In 1931, while serving as secretary for the Northern Board of the California Federation of Colored Women’s Clubs, Vivian fought hard to stop a racist bill that would have segregated children in recreational areas. The proposed law was written in response to a battle in Los Angeles to integrate public pools. Letters co-written by Vivian were reproduced in full in the Oakland Tribune as part of Delilah Beasley’s “Activities Among Negroes” column.

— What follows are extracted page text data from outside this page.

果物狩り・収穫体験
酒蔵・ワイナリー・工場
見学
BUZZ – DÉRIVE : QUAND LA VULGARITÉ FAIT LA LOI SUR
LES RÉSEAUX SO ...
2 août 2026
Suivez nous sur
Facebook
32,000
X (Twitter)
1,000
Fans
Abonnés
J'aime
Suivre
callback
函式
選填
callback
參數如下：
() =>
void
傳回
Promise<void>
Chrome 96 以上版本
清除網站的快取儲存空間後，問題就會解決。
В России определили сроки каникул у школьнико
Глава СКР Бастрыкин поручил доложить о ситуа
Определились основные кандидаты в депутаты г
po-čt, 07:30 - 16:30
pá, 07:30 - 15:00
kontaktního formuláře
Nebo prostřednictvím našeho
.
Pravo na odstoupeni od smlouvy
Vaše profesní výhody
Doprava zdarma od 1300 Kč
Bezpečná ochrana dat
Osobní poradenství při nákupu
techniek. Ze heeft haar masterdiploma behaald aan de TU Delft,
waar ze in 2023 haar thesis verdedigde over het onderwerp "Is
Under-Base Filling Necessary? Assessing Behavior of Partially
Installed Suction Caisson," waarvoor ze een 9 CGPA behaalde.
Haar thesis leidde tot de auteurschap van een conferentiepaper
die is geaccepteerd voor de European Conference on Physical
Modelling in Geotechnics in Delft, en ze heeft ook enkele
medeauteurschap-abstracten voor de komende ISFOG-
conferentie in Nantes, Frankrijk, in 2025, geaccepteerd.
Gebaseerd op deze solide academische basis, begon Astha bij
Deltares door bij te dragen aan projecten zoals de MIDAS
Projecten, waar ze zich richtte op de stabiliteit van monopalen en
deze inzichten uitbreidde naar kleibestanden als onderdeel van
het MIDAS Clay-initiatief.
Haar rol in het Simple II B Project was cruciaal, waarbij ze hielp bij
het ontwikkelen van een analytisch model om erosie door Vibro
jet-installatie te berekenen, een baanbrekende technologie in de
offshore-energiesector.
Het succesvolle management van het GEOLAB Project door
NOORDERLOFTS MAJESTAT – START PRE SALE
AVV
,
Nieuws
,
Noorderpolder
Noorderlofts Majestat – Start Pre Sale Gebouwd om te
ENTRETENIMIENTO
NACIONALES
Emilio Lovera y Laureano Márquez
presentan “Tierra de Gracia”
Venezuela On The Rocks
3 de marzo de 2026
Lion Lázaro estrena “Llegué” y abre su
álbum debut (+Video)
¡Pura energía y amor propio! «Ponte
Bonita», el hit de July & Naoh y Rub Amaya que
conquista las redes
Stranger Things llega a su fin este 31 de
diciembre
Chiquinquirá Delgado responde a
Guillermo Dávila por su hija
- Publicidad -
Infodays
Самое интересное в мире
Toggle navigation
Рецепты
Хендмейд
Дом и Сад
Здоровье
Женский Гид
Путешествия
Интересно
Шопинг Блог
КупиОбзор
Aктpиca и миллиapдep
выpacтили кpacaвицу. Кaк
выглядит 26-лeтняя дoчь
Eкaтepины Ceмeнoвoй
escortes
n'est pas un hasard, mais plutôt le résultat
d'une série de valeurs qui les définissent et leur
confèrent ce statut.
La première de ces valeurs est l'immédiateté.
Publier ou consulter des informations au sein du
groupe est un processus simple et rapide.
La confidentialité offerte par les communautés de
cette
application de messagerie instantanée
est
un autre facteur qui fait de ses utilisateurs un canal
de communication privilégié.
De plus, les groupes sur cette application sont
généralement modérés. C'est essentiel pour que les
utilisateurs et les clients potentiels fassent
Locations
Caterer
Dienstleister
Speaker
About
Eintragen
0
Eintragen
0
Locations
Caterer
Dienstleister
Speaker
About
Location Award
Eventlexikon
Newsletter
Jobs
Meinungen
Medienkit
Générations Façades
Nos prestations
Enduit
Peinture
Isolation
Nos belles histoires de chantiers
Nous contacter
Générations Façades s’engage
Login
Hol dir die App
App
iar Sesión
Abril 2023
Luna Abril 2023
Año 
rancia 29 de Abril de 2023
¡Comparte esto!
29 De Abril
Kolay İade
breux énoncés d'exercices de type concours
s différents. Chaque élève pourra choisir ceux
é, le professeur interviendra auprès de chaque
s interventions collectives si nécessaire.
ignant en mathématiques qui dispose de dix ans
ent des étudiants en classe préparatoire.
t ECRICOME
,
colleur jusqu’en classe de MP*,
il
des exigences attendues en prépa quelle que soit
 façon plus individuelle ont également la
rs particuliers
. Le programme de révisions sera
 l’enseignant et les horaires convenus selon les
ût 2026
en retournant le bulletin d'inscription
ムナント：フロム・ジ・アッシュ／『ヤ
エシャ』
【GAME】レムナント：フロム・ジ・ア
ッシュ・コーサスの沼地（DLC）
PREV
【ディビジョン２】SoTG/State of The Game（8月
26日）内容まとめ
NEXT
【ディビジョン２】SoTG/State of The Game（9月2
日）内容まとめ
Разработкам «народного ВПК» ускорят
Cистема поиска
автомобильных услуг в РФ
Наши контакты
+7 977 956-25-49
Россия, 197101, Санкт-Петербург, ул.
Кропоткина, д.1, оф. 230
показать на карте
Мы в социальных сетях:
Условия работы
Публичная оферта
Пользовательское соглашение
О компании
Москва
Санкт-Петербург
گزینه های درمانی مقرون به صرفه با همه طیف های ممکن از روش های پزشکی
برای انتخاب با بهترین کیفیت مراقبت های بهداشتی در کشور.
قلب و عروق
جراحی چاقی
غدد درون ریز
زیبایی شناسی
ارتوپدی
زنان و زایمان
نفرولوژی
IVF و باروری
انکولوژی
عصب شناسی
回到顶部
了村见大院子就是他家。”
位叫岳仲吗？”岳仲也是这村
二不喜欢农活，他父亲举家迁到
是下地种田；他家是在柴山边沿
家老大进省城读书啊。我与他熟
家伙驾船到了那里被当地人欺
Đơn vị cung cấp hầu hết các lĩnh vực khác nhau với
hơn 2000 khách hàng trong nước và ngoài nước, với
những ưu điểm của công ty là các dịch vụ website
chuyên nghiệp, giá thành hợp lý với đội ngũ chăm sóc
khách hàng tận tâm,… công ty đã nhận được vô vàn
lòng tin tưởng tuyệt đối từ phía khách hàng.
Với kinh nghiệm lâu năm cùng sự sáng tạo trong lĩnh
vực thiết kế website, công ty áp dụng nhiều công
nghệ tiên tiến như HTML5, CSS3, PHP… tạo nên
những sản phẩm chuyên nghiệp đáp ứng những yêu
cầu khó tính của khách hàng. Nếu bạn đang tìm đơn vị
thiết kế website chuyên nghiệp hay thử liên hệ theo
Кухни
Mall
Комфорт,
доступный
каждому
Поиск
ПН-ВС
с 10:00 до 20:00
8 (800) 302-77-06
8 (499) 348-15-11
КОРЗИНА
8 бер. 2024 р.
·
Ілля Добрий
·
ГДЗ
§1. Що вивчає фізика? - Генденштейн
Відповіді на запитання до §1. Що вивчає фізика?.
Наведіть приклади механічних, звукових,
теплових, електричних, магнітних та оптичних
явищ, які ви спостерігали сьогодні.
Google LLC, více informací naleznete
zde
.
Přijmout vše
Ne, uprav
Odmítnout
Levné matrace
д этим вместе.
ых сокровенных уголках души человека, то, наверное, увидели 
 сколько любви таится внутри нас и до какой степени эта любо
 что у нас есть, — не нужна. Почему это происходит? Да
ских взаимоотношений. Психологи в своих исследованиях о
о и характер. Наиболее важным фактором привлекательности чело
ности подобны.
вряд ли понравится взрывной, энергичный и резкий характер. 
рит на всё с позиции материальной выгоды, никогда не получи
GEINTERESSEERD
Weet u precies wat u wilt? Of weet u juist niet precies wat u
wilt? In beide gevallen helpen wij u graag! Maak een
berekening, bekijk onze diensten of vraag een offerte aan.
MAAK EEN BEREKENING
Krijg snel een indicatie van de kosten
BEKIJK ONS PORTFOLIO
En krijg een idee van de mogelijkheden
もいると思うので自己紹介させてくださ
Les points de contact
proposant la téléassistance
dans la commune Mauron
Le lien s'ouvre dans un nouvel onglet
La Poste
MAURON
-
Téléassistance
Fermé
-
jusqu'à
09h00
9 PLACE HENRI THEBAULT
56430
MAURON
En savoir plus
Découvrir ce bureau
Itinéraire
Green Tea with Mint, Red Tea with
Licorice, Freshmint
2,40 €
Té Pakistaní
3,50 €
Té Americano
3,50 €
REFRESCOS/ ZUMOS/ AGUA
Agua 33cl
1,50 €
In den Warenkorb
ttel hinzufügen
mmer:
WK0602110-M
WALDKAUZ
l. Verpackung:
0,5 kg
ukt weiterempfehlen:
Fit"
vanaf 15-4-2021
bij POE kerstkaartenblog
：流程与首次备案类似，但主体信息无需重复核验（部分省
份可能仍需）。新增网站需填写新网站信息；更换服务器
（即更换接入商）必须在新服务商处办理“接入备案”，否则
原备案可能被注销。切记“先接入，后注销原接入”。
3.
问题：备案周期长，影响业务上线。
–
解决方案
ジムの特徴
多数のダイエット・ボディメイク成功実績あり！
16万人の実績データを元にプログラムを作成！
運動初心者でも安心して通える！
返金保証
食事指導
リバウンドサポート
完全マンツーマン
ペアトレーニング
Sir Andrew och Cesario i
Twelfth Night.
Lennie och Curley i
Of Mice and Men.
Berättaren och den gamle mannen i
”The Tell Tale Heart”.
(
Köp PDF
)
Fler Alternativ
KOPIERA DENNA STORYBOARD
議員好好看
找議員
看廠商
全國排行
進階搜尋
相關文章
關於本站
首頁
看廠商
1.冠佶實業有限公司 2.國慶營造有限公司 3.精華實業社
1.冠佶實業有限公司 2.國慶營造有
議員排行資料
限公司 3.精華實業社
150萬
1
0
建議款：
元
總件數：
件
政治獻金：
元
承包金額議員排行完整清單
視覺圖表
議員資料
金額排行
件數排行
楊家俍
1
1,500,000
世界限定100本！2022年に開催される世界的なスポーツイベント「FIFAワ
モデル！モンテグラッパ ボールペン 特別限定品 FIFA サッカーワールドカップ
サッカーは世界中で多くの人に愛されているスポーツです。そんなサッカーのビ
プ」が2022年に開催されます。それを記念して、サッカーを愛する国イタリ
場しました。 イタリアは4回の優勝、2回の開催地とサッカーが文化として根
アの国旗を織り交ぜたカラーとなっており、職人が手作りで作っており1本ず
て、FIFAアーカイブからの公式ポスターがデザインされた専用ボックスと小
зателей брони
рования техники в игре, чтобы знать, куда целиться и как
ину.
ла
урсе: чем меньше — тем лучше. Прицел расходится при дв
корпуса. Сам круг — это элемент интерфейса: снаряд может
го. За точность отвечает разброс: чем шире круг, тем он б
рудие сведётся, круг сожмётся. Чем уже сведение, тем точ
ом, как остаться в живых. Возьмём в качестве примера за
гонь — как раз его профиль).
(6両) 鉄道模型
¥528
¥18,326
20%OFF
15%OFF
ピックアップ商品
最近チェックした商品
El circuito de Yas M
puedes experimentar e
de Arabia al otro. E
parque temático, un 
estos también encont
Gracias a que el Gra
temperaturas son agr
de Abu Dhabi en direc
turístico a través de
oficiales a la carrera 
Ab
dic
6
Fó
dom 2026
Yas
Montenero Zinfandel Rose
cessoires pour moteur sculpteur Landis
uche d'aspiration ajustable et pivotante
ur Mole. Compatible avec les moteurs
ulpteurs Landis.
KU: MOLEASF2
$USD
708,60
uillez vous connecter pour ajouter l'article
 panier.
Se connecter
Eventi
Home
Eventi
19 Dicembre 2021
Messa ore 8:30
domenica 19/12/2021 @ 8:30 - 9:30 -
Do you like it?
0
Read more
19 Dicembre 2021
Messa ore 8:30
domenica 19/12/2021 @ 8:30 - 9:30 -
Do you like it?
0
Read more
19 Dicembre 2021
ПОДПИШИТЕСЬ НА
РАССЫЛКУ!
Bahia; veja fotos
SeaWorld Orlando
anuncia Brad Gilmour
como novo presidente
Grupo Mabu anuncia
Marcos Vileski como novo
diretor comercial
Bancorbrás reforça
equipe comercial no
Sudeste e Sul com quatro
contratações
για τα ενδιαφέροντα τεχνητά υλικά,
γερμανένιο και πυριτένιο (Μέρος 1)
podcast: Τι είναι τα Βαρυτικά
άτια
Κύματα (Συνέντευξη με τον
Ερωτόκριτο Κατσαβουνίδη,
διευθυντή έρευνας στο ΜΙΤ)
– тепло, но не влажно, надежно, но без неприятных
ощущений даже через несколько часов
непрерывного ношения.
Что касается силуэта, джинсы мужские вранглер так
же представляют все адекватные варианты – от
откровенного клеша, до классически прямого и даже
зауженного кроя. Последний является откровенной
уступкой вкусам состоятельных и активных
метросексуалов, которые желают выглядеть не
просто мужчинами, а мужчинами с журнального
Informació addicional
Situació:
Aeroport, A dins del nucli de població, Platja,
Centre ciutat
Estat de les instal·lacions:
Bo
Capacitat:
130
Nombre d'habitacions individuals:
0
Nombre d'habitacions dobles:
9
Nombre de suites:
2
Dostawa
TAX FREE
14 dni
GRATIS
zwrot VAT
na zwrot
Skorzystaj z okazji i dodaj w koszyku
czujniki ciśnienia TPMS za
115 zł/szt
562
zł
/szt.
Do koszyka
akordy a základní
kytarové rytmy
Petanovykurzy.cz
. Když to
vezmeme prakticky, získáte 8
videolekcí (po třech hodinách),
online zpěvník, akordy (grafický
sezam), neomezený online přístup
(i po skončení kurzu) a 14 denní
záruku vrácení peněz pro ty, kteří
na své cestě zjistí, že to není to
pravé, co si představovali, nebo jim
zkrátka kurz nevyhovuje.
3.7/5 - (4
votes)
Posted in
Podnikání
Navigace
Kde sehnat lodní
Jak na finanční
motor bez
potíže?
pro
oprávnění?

One letter to Frederick M. Roberts, the first African American man to be elected to the California State Assembly read:
Dear Sir: The California Federation of Colored Women’s clubs … on the 6th day of January 1931, have unanimously gone on record as protesting the passage of the discriminatory act sponsored by the League of California Municipalities. This bill proposes to discriminate against colored boys and girls by setting aside for them certain hours and days in public playgrounds and swimming pools. Speaking for the thousands of colored voters, we petition you to use your best efforts before the legislature to prevent the passage of this bill.
The legislation was defeated.
Later in the decade, Vivian campaigned relentlessly at universities and women’s clubs to help get anti-lynching legislation passed. In 1938, the California Eagle newspaper reported on a lecture-reception Vivian was hosting: “Her appearance in Los Angeles is expected to draw throngs and ovations similar to that received in the South,” it wrote, “especially at Fisk University where [writer and civil rights activist] James Weldon Johnson gave up his scheduled appearance in order that students might hear her.”
The Eagle quoted Vivian as saying, “If we keep constantly demanding of our senators that they vote for it, the [Wagner-Van Nuys-Gavagan anti-lynching] bill will be passed. Many of them are coming up for reelection and women’s auxiliaries should know those who supported the measure and use their vote accordingly.”
The anti-lynching bill ultimately failed to pass after four senators from Texas, Georgia and Florida filibustered for 30 days straight to block it. But the frustrating failure did nothing to dull Vivian’s fighting spirit.
hroughout the 1930s, Vivian was focused on helping young Black people across the nation. In California, she was Supervisor of the State Federation of Colored Girls. As part of her role as Delta Sigma Theta’s national president (1935-’39), she organized a traveling library for children in rural Georgia. Then she created a program called Teen Lift, which covered travel and ticket costs for underprivileged Black children to attend operas, symphonies, concerts and other live events.
During the Great Depression, Vivian was the first Black woman on the West Coast to take on the position of state supervisor of the National Youth Organization. Working in the Division of Negro Affairs, she was tasked with finding jobs for unemployed people of color between the ages of 16 and 25 and ensuring that other parts of the organization were free from discriminatory practices.